Today is the 6th anniversary of the death of my second husband. Probably one of the most devastating times of my life. He was killed in an accident on All Saints Day.
It’s very ironic that he should die on this day since most would not have considered him saintly in the least. He was the type of person you either loved or hated. I was one of those that could barely tolerate him upon meeting him but circumstances threw us together and I guess his total opposite nature eventually attracted me to him.
We worked together for a period of time. He was always trying to romance me but I would have nothing to do with him. It was almost comical. He was a Romeo and a big time player and plus at the time I was dating someone else.
I eventually became engaged to that someone else and moved to San Antonio. Of course that relationship did not work out (surprise! surprise! LOL) I then moved back to Louisiana and while visiting my ex co-workers I met up with him again.
Upon learning I was no longer engaged he was on a mission because everyone at the place we worked said there was no way he would ever “get” me. How stupid of a challenge to throw at him. He never could walk away from a challenge. Well he used every bit of his charm and we had a whirlwind romance that ended in marriage within two months of our dating on June 20 1992 and then divorced less than 3 years later.
My daughter and him had a love/hate relationship for the three years but upon our divorce she got to know without all the friction that comes with having to live with someone. Everyone eventually got to know Mark the way that I did and they all came to love him dearly even my family who loathed him so much at first. He was the type of person who tried diligently to make people love him and accept him.

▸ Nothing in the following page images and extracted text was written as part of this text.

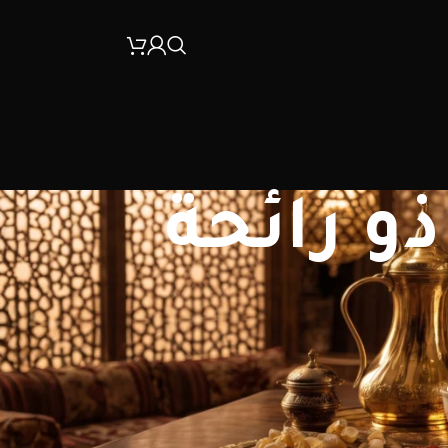
و رائحة
30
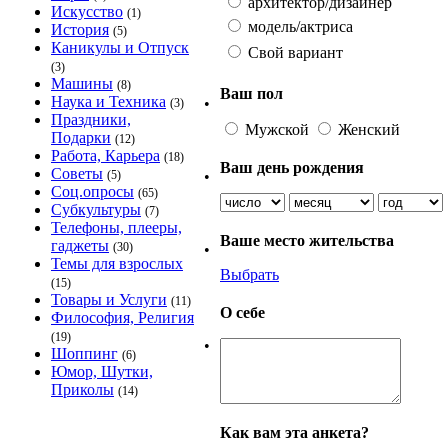
архитектор/дизайнер
Искусство
(1)
модель/актриса
История
(5)
Каникулы и Отпуск
Свой вариант
(3)
Машины
(8)
Ваш пол
Наука и Техника
•
(3)
Праздники,
Мужской
Женский
Подарки
(12)
Работа, Карьера
(18)
Ваш день рождения
Советы
•
(5)
Соц.опросы
(65)
Субкультуры
(7)
Телефоны, плееры,
Ваше место жительства
гаджеты
(30)
•
Темы для взрослых
Выбрать
(15)
Товары и Услуги
(11)
О себе
Философия, Религия
(19)
•
Шоппинг
(6)
Юмор, Шутки,
Приколы
(14)
Как вам эта анкета?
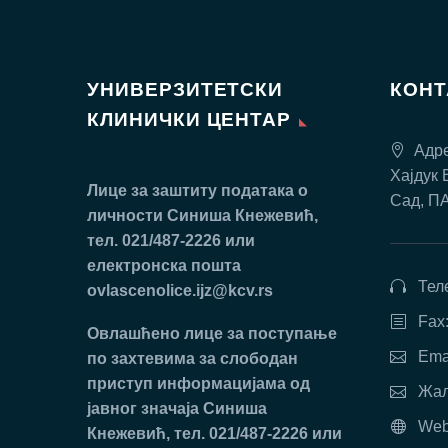
УНИВЕРЗИТЕТСКИ
КОН
КЛИНИЧКИ ЦЕНТАР
Адре
Хајдук 
Лице за заштиту података о
Сад, П
личности Синиша Кнежевић,
тел. 021/487-2226 или
електронска пошта
Тел
ovlascenolice.ijz@kcv.rs
Fax
Oвлaшћeнo лицe зa пoступaњe
Ema
пo зaхтeвимa зa слободан
приступ инфoрмaциjaмa oд
Жал
jaвнoг знaчaja Синиша
Web
Кнежевић, тел. 021/487-2226 или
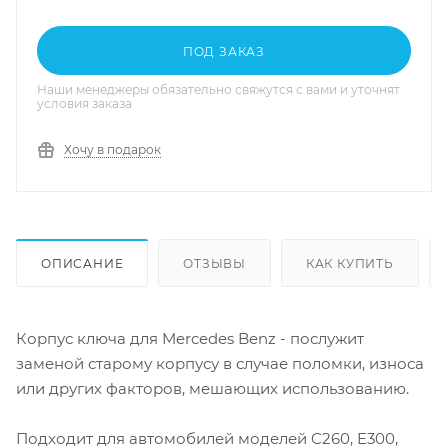
ПОД ЗАКАЗ
Наши менеджеры обязательно свяжутся с вами и уточнят
условия заказа
Хочу в подарок
ОПИСАНИЕ
ОТЗЫВЫ
КАК КУПИТЬ
Корпус ключа для Mercedes Benz - послужит
заменой старому корпусу в случае поломки, износа
или других факторов, мешающих использованию.
Подходит для автомобилей моделей C260, E300,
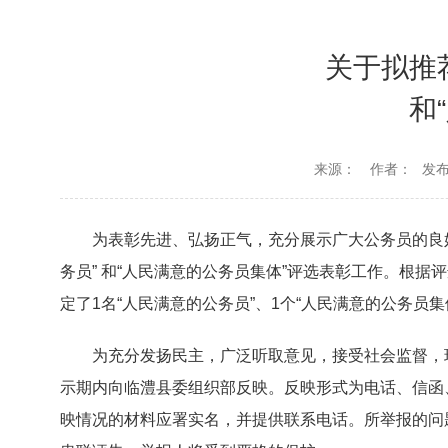
关于拟推
和
来源：
作者：
发布时
为表彰先进、弘扬正气，充分展示广大公务员的良
务员” 和“人民满意的公务员集体”评选表彰工作。根
定了1名“人民满意的公务员”、1个“人民满意的公务员
为充分发扬民主，广泛听取意见，接受社会监督，现
示期内向临澧县委组织部反映。反映形式为电话、信函
映情况的材料应署实名，并提供联系电话。所举报的问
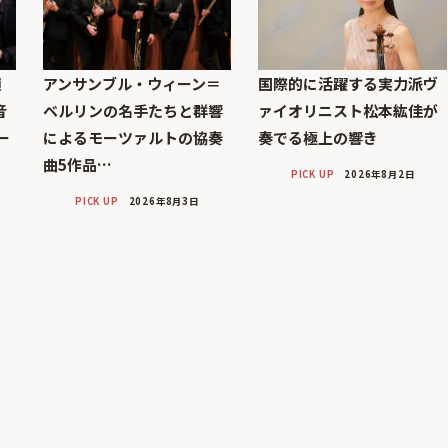
顔
アンサンブル・ウィーン＝
国際的に活躍する実力派ヴ
音
ベルリンの名手たちと群響
ァイオリニスト松本紘佳が
ー
によるモーツァルトの協奏
奏でる極上の響き
曲5作品…
PICK UP
2026年8月2日
PICK UP
2026年8月3日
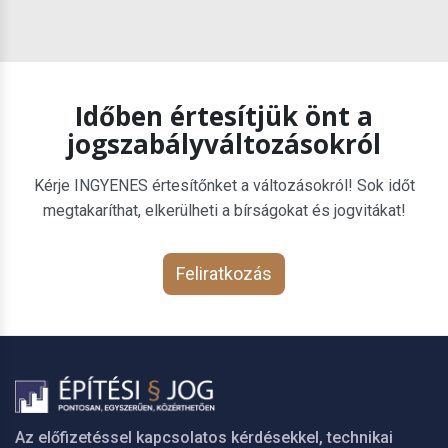
Időben értesítjük önt a
jogszabályváltozásokról
Kérje INGYENES értesítőnket a változásokról! Sok időt
megtakaríthat, elkerülheti a bírságokat és jogvitákat!
Feliratkozás
Az előfizetéssel kapcsolatos kérdésekkel, technikai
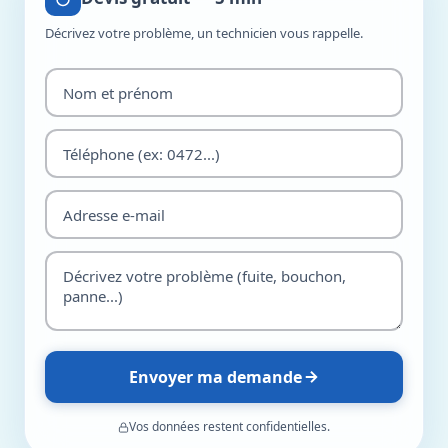
Décrivez votre problème, un technicien vous rappelle.
Envoyer ma demande
Vos données restent confidentielles.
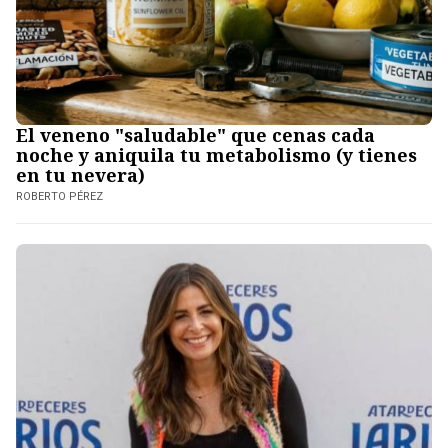
El veneno "saludable" que cenas cada
noche y aniquila tu metabolismo (y tienes
en tu nevera)
ROBERTO PÉREZ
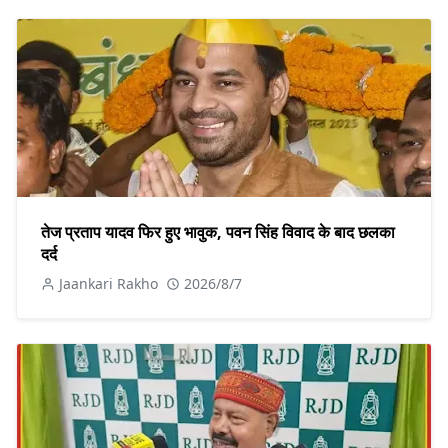
तेज प्रताप यादव फिर हुए भावुक, पवन सिंह विवाद के बाद छलका
दर्द
Jaankari Rakho
2026/8/7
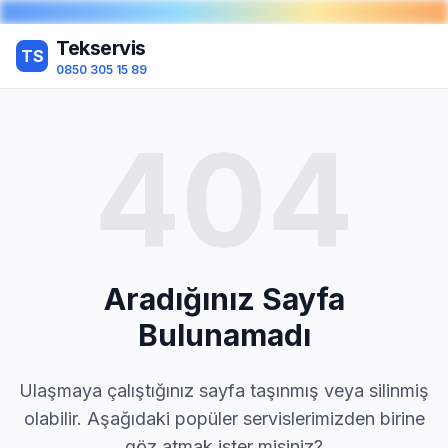
Tekservis
TS
0850 305 15 89
404
Aradığınız Sayfa
Bulunamadı
Ulaşmaya çalıştığınız sayfa taşınmış veya silinmiş
olabilir. Aşağıdaki popüler servislerimizden birine
göz atmak ister misiniz?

He was adopted as a baby and the mother who adopted him went on to marry 5 times. He was adopted twice by two of her husbands. He never had what most of us call a true father. Him and I did track down two of his biological sisters and he had a short relationship with them before dying. We also found out he had 2 brothers. All the same mother and she put all five up for adoption.

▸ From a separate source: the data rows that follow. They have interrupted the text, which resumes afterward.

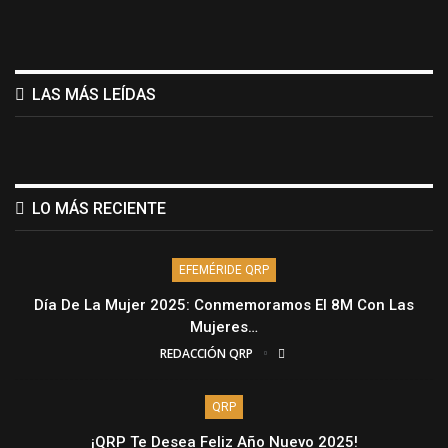
LAS MÁS LEÍDAS
LO MÁS RECIENTE
EFEMÉRIDE QRP
Día De La Mujer 2025: Conmemoramos El 8M Con Las
Mujeres…
REDACCIÓN QRP
QRP
¡QRP Te Desea Feliz Año Nuevo 2025!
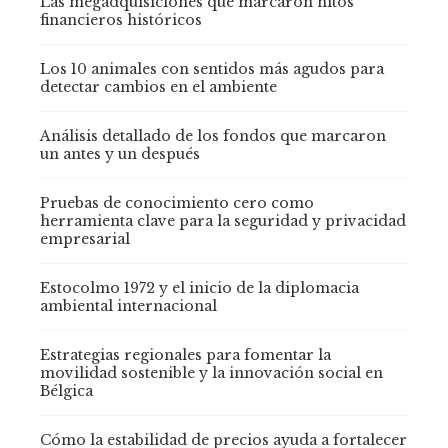
Las megadquisiciones que marcaron hitos
financieros históricos
Los 10 animales con sentidos más agudos para
detectar cambios en el ambiente
Análisis detallado de los fondos que marcaron
un antes y un después
Pruebas de conocimiento cero como
herramienta clave para la seguridad y privacidad
empresarial
Estocolmo 1972 y el inicio de la diplomacia
ambiental internacional
Estrategias regionales para fomentar la
movilidad sostenible y la innovación social en
Bélgica
Cómo la estabilidad de precios ayuda a fortalecer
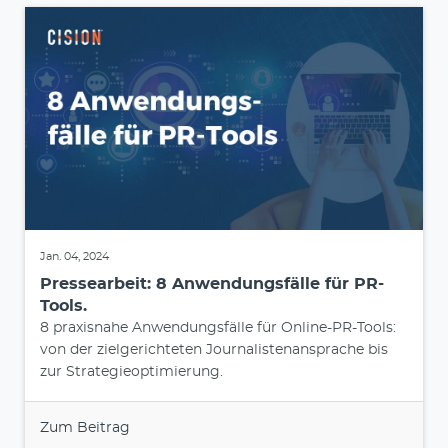
Jan. 04, 2024
Pressearbeit: 8 Anwendungsfälle für PR-
Tools.
8 praxisnahe Anwendungsfälle für Online-PR-Tools:
von der zielgerichteten Journalistenansprache bis
zur Strategieoptimierung.
Zum Beitrag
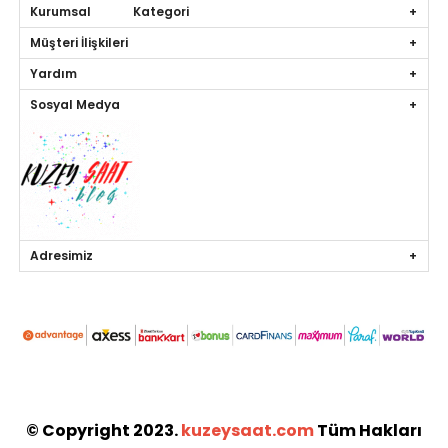
Kurumsal Kategori
Müşteri İlişkileri
Yardım
Sosyal Medya
Adresimiz
© Copyright 2023.
kuzeysaat.com
Tüm Hakları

His life was never stable but I always understood him and loved him regardless of his shenanigans and let me tell you he had plenty of those! I had a very calming effect on him and I tried so hard to give him what he needed but he was such a free spirit and couldn’t be tamed no matter how much he wanted it for himself. I truly hurt for him and the day he died something also died within me. I lost a lot that day. Even though we were no longer married we had a very strong bond and love for each other.

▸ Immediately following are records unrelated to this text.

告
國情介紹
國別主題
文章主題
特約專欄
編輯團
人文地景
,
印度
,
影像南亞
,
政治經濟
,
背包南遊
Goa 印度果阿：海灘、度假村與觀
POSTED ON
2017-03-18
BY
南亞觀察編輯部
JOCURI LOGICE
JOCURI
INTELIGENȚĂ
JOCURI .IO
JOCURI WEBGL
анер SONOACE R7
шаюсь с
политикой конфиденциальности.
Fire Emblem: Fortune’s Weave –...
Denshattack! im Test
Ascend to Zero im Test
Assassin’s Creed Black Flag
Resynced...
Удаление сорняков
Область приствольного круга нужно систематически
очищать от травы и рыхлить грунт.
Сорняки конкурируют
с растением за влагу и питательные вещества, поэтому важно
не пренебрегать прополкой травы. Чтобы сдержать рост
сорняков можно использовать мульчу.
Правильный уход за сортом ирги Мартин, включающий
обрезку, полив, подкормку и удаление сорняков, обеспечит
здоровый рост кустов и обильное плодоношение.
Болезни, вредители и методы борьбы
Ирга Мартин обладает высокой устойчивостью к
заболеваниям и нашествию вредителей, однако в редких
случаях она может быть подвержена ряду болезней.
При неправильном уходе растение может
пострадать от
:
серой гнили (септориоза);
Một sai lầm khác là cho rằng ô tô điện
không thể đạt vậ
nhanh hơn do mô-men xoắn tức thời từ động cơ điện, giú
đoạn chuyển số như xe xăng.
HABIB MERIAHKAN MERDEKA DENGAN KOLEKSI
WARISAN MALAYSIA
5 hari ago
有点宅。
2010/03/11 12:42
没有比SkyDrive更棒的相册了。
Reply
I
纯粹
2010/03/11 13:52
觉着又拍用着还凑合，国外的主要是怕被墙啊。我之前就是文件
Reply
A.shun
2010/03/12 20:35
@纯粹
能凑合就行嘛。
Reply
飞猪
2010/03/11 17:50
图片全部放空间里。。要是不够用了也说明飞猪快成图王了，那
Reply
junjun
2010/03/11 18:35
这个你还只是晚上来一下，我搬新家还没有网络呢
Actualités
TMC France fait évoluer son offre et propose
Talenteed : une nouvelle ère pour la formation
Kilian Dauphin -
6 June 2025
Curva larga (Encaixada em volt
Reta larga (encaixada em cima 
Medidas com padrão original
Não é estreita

We loved to do a lot of the same things. We both were very competative and challenged each other in games of pool, bowling, board and card games. We had fun together.
His fiancé at the time of his death had his briefcase which contained every card, letter and picture of us. He even had a piece of a Xmas tree with a ribbon wrapped around it that I had sent to him one year when he was offshore. He had a poem Brandi (my daughter had written to him about their difficult times and her love for him) The one thing he never lost was a crucifix that he carried in his briefcase and it was given to his son at his grave site.
His fiancé wanted me to come and retrieve the briefcase knowing that he would want me to have it but I never could bring myself to get it. It took me months before I could even look at a picture of him. I just couldn’t believe he was gone and I would never see him again.
My biggest regret in life was telling him one year prior to his death that we needed to stop being friends so that we could move on with our lives and I never again saw or heard from him. His fiancé told me two months prior to his death he talked to her about calling Brandi and I. He never did...
And you know...he just may be a Saint..who am I to judge?
There are times I still feel him very close to me. I miss him and his craziness. I truly believe he watches over me...Not doing a very good job but watching nevertheless!